Some of the actions Belfield describes include the publication of open letters, committees tasked specifically with looking at safety and ethics, and large-scale conferences on the subject, such as the 2015 Puerto Rico and 2017 Asilomar Conference for Beneficial AI. Convened by the Future of Life Institute, the 2017 conference ran over three days, and from it emerged a set of 23 “Asilomar AI Principles”. The issues explored during the conference and reflected in the principles were spread across three subsets: Research, Ethics & Values, and Longer-Term Issues. Artificial Intelligence’s “Asilomar Moment”, despite that venue’s totemic importance, is not the only way in which self-governance is apparent in the AI community—indeed, some authors have argued that lists of principles are not in themselves sufficient to ensure that the field proceeds in “robustly beneficial directions”).35 Belfield describes further actions taken by the community, such as the establishment of research, advocacy, and policy-facing centres that hold AI ethics and safety as their focus, as well as policy proposals that feed concrete input into national and international AI strategies. Other initiatives include the Neural Information Processing Systems Conference’s requirement, starting in 2020, for authors to include in their submissions a “broader impact statement” which would address their work’s “ethical aspects and future societal consequences”.36 While this approach obviously has its challenges (many of which reflect the complex and interlinked nature of incentives and pressures facing researchers in this—or any other—field), it is clearly an important move towards “effective community-based governance”.37 What we see here, therefore, is an example of those most intimately involved in the development of a technology wanting to have a strong pre-emptive hand in how that technology unfolds: what Baum terms “intrinsic methods”38 in his discussion of how to ensure that the development of AI proceeds in directions that are safe and societally beneficial. Thus, while the 2017 conference may have self-consciously sought to emulate 1975, it is clear that this epistemic community has reached for—and found—many more governance modalities, and these have largely emerged from within.

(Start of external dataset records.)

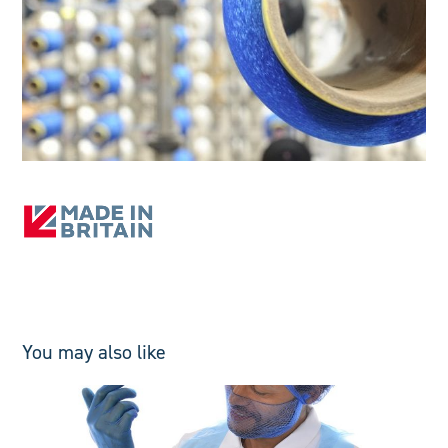
You may also like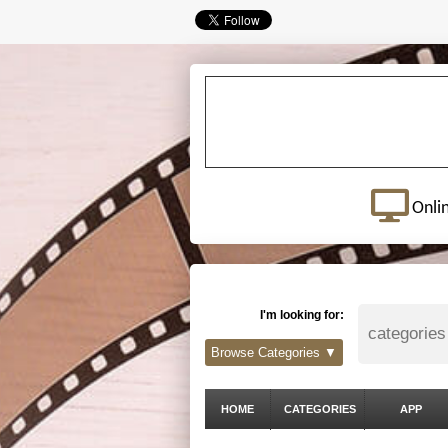
Onli
I'm looking for:
Browse Categories ▼
HOME
CATEGORIES
APP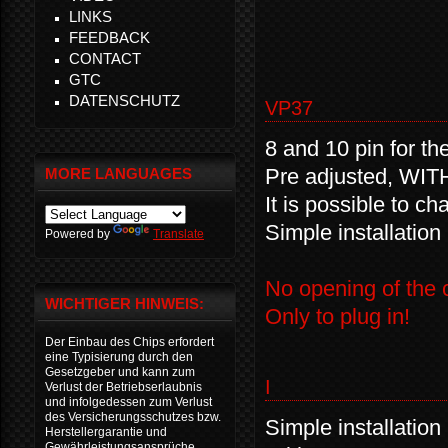
LINKS
FEEDBACK
CONTACT
GTC
DATENSCHUTZ
VP37
8 and 10 pin for th
Pre adjusted, WIT
MORE LANGUAGES
It is possible to c
Simple installation
Powered by
Translate
No opening of the c
WICHTIGER HINWEIS:
Only to plug in!
Der Einbau des Chips erfordert
eine Typisierung durch den
Gesetzgeber und kann zum
I
Verlust der Betriebserlaubnis
und infolgedessen zum Verlust
des Versicherungsschutzes bzw.
Simple installation
Herstellergarantie und
Gewährleistungsansprüche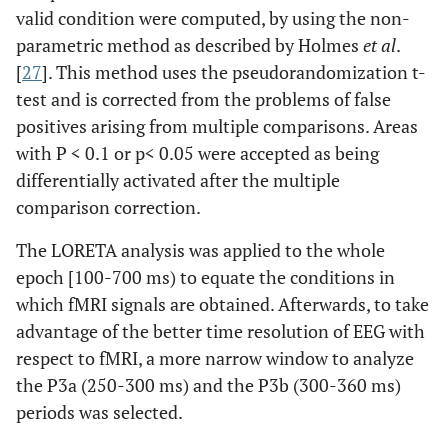
valid condition were computed, by using the non-
parametric method as described by Holmes
et al
.
[
27
]. This method uses the pseudorandomization t-
test and is corrected from the problems of false
positives arising from multiple comparisons. Areas
with P < 0.1 or p< 0.05 were accepted as being
differentially activated after the multiple
comparison correction.
The LORETA analysis was applied to the whole
epoch [100-700 ms) to equate the conditions in
which fMRI signals are obtained. Afterwards, to take
advantage of the better time resolution of EEG with
respect to fMRI, a more narrow window to analyze
the P3a (250-300 ms) and the P3b (300-360 ms)
periods was selected.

Some of the differences between these two Asilomars can be attributed to research culture and how that varies not only across the several decades that separate the two events, but also across disciplines.

Research culture is a powerful force that shapes technology development, but it is also very difficult to study and change. Scientific cultures are also incredibly diverse across fields. In terms of ethics and responsibility, some fields—medicine, for example—have a long history of codified moral ‘guideposts’, such as the Hippocratic Oath. Within fields, too, the picture is non-homogeneous. In computer science, for instance, while the concept of ‘computer ethics’ was developed in the early 1940s, it is only in recent years, with public outcry surrounding privacy and the sale of data, that the issue is being given serious consideration by developers, including the work described above. Despite its near omission from the 1975 conference, bioethics has (in the decades since then) dealt extensively with issues such as gene therapy. In recent years—with the emergence of concepts such as Responsible Research and Innovation39 40 alongside the emergence of synthetic biology—attention is now being paid to the responsibilities of ‘ordinary scientists at the bench’ rather than those purely dealing with the most obviously public-facing parts of biotechnology, such as patient consent or clinical trials. The world of pathogen research is interesting in that, beyond adherence to legal biosafety frameworks and their attendant risk assessments, there appears to be little in the way of work on broader ethical or societal engagement. Instead, issues such as safety and security have usually been raised from outside, from fields such as biosecurity or epidemiology.41 And, of course, research culture can vary greatly in terms of how individual institutions and even laboratories are run. Given this variety, it is therefore of utmost importance that research culture be better understood, in order to more effectively use it as a means of enculturating responsibility.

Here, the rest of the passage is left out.